In Class D (Table 10S), we also identified 11 significant SNPs located in the SORCS2 and SORCS3 genes, which are members of the vacuolar protein sorting 10 (Vps10) family of receptors that play pleiotropic functions in protein trafficking and intracellular/intercellular signaling in both neuronal and non-neuronal cells [38]. This family of receptors has been implicated in diseases of different aetiology and its variants are considered as genetic risk factors for sporadic and autosomal dominant forms of neurodegenerative diseases, including Alzheimer's disease, frontotemporal lobar degeneration, and Parkinson's disease, as well as for type 2 diabetes mellitus and atherosclerosis. The rs4689642-G, rs4689090-A, rs12646898-G, rs16839840-A, rs4689093-G alleles in SORCS2 and the rs17118067-A, rs6584635-A, rs7080542-G, rs10884071-A, rs7073438-A, rs1881224-G alleles in SORCS3 showed a reduced frequency after the age of 50, thus becoming risk alleles in the post reproductive period.
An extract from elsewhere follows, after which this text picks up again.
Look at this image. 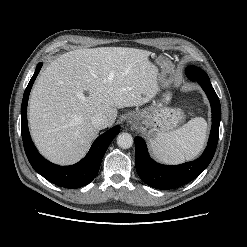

Class E (Table 11S) included significant SNPs in the CLSTN2 and ANO3 genes, which have been already described above as candidate loci pointed out by both association and pathway analyses. This category included also rs157582 (combined p-values = 5.99*10-4), a SNP located in the TOMM40 locus and extensively described to be associated to diastolic blood pressure, high density lipoprotein cholesterol measurement, high levels of triglycerides (A allele) and Alzheimer diseases [39–41]. The rs157582-A allele was found to be beneficial (or neutral) until 85 years, while its frequency decreases in centenarians indicating a potential deleterious impact for reaching longevity.
Finally, Class F (Table 12S) included significant variants at genes described above, such as SMARCA2, IRAK2, and NACAD, as well as two SNPs (rs16578 and rs6505393 combined p-values 5.84*10-6 and 3.19*10-4, respectively) that mapped on the ASIC2 locus. This gene seems to play a role in neurotransmission and it has been described as a plausible candidate locus in a meta-analysis of four GWASs of survival to age 90 years or older [42] and in a recent paper focused on Chinese centenarians [43].
Overall, the analysis of SNPs allele frequency per age class identified promising candidate loci for further studies. In particular, more data and biological validation on longitudinal cohorts of centenarians are needed to better clarify the role of these genes in shaping complex gene-environment (GxE) interactions.